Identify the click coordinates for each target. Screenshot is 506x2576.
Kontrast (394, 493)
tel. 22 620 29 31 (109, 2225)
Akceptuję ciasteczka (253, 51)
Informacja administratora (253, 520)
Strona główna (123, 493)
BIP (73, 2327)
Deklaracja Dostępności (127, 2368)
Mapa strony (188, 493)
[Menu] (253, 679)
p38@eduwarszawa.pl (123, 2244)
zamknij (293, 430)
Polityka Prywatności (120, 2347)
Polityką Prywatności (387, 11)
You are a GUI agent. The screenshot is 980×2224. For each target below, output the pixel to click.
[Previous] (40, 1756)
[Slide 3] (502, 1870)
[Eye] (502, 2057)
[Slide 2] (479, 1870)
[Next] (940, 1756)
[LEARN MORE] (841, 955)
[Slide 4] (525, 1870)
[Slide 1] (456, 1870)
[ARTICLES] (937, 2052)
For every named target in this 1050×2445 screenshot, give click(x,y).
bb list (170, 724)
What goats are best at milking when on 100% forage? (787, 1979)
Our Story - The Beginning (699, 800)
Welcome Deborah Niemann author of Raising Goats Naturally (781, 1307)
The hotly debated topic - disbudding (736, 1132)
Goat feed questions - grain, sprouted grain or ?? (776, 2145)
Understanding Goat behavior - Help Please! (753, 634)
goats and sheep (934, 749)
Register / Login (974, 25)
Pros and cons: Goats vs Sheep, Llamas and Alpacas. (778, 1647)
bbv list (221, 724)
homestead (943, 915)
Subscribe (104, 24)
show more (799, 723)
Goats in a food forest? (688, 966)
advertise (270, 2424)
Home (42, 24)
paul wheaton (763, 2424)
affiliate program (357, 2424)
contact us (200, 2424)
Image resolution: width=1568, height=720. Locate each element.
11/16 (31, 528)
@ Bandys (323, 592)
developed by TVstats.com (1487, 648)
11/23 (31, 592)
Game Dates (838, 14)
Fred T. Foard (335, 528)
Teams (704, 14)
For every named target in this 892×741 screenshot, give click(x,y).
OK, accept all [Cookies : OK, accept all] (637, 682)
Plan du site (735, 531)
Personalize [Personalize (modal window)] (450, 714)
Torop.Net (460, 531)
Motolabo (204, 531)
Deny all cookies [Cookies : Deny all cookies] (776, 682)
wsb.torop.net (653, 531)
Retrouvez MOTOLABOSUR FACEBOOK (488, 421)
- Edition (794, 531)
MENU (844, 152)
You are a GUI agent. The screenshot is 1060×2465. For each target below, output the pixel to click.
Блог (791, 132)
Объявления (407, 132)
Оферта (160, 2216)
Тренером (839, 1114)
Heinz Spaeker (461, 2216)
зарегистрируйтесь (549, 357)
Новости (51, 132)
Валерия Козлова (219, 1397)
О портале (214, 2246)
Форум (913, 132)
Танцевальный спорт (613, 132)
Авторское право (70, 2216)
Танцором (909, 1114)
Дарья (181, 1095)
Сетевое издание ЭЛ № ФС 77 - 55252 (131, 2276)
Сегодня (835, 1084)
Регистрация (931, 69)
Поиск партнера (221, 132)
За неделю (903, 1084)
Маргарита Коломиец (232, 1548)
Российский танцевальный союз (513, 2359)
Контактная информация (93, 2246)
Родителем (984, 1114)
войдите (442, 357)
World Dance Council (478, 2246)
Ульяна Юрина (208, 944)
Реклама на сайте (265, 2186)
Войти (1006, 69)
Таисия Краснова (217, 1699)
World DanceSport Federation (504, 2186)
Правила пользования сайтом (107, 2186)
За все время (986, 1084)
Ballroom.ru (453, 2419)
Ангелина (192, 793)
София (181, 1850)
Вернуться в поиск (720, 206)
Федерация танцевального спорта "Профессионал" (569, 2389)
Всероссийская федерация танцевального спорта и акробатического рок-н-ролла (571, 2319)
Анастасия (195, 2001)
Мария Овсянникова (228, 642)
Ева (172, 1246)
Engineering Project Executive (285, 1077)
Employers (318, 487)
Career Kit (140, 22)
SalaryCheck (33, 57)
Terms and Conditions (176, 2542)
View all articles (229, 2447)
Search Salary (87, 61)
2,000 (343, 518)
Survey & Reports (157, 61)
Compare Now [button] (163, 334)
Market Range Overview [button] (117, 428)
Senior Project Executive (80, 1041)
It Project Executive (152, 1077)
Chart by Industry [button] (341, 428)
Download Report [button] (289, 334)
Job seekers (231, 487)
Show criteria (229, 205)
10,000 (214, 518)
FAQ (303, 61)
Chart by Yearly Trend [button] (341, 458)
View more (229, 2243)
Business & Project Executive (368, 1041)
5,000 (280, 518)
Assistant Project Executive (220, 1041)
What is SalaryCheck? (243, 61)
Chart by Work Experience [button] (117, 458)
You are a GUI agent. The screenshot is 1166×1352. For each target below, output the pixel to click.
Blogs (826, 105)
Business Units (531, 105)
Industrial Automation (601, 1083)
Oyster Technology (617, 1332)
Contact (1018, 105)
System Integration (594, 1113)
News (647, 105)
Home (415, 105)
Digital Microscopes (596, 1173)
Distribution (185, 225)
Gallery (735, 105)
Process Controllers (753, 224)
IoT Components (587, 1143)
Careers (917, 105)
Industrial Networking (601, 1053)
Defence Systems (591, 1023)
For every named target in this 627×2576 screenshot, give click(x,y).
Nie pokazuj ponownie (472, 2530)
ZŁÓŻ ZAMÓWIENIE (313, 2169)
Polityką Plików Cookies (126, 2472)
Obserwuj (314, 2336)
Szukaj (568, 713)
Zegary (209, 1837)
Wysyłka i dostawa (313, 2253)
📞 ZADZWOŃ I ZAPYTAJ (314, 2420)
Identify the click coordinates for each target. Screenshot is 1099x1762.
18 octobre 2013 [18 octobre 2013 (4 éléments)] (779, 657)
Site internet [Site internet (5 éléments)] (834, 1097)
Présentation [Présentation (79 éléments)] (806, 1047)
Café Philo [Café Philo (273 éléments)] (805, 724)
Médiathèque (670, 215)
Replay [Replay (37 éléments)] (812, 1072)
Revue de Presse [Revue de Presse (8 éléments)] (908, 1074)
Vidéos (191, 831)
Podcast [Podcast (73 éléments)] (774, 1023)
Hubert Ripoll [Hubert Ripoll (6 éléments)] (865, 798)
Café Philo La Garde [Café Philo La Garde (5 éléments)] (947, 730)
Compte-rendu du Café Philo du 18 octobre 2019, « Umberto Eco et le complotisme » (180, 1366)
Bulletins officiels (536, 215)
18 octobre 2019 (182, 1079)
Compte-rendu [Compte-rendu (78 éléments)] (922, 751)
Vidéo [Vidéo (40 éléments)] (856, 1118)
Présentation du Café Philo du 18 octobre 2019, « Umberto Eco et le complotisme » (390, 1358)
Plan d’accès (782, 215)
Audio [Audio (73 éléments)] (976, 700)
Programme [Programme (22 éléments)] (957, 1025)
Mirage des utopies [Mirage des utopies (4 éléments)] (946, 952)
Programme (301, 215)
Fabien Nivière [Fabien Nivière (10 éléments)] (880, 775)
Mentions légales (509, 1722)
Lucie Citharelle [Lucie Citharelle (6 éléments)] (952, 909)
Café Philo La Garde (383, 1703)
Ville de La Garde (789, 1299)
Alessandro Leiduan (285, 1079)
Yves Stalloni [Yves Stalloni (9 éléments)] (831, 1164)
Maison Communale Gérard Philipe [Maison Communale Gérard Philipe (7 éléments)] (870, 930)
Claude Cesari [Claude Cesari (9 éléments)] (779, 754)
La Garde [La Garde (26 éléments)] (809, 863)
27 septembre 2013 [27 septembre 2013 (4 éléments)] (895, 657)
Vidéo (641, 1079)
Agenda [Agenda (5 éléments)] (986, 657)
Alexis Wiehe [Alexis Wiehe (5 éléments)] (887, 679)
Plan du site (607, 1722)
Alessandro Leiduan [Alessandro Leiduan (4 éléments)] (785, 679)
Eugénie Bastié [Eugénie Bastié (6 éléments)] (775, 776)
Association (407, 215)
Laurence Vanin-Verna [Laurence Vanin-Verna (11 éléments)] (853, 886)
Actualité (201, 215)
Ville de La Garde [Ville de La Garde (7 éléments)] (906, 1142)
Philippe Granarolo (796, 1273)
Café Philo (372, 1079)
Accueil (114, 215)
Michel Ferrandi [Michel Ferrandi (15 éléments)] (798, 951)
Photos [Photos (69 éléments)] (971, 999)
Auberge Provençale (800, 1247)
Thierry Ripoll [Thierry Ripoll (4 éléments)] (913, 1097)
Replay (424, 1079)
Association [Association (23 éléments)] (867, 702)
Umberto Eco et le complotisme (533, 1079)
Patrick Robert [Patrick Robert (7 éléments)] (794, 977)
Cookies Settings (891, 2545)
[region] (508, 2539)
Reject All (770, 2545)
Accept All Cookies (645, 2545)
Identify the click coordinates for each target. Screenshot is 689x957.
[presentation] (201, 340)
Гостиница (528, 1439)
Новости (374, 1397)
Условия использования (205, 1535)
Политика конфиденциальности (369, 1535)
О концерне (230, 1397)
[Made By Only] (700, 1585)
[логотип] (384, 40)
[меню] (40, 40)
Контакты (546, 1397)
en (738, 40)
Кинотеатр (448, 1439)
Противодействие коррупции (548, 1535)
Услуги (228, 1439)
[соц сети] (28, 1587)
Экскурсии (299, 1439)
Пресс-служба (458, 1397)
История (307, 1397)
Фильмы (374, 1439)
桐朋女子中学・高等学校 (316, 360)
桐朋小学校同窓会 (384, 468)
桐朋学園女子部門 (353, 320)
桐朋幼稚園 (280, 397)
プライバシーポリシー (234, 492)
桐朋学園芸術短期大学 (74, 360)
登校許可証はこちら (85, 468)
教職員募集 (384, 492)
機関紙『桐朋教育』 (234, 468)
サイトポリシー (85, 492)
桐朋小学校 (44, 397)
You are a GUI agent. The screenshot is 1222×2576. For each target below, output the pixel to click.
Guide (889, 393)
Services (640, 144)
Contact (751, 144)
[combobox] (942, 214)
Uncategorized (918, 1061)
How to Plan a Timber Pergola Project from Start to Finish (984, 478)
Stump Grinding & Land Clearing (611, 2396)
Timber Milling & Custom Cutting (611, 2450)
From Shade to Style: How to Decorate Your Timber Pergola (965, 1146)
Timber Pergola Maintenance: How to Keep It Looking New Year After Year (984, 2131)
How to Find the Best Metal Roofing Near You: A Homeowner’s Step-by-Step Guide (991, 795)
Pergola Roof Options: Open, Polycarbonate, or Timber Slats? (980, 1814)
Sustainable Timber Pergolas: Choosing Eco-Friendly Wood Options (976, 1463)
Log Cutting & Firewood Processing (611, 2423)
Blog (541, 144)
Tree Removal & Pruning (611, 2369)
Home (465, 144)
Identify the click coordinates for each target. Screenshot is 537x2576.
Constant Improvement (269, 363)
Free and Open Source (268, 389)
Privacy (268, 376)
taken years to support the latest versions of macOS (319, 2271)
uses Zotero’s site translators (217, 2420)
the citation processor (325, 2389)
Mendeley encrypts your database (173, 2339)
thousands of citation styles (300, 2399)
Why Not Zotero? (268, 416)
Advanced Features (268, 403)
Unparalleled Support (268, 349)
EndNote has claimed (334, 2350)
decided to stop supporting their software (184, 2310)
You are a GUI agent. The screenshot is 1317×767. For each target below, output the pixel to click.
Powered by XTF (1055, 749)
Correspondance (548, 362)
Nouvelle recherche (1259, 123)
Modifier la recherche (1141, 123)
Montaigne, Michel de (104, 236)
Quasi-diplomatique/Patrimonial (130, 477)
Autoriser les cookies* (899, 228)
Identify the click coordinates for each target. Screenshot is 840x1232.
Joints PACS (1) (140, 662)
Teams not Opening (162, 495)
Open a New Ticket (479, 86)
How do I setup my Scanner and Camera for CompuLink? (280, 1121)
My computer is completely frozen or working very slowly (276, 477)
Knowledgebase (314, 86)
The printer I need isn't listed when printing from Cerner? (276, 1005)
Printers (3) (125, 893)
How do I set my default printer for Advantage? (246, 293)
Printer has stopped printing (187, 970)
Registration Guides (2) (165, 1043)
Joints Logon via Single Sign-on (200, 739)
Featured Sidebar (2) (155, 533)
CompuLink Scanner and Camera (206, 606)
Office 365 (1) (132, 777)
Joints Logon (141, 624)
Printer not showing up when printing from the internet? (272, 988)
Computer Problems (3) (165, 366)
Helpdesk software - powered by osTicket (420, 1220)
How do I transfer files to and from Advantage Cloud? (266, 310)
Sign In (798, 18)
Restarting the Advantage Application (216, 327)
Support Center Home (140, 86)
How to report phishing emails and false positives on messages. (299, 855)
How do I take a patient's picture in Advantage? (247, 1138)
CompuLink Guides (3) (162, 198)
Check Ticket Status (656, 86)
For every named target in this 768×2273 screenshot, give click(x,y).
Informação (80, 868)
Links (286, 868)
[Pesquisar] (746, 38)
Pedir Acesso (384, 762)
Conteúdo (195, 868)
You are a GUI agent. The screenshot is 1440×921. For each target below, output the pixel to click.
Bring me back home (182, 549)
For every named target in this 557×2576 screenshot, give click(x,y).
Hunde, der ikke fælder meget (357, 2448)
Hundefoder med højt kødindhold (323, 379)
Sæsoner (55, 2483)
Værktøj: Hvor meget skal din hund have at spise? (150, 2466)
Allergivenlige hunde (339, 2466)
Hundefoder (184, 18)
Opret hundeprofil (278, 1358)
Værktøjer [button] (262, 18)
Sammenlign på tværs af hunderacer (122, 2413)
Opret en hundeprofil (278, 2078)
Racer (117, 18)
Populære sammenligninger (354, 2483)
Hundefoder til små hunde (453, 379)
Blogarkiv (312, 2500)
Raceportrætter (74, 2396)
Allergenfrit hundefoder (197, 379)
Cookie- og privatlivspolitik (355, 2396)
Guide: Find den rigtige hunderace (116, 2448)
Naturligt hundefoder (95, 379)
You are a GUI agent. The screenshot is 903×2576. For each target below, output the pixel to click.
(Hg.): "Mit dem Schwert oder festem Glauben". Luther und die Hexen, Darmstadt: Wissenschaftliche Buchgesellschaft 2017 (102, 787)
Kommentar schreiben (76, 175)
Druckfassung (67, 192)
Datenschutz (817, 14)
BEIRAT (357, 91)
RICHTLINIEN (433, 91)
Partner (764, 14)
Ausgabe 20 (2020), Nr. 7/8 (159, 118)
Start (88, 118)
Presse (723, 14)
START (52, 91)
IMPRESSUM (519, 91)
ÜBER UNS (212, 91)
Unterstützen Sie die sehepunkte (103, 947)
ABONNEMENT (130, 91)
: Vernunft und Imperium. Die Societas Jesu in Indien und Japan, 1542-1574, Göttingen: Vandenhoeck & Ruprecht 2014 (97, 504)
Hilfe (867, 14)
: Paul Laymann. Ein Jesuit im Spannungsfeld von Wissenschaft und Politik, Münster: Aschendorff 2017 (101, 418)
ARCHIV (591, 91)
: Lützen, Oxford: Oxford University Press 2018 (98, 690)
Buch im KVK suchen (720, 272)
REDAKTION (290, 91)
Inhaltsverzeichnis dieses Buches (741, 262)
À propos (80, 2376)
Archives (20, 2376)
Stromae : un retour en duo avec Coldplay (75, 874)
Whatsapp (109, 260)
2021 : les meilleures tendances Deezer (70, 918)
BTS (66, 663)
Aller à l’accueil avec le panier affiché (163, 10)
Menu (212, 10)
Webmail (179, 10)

**What the task asks:** Would you please return all lines of the data that include the word "this"?

**Exercise answer:**
For every named target in this 1050×2445 screenshot, give click(x,y).
For every named target in this 892×741 screenshot, give click(x,y).
For every named target in this 627×2576 screenshot, give click(x,y).
For every named target in this 768×2273 screenshot, give click(x,y).
For every named target in this 557×2576 screenshot, give click(x,y).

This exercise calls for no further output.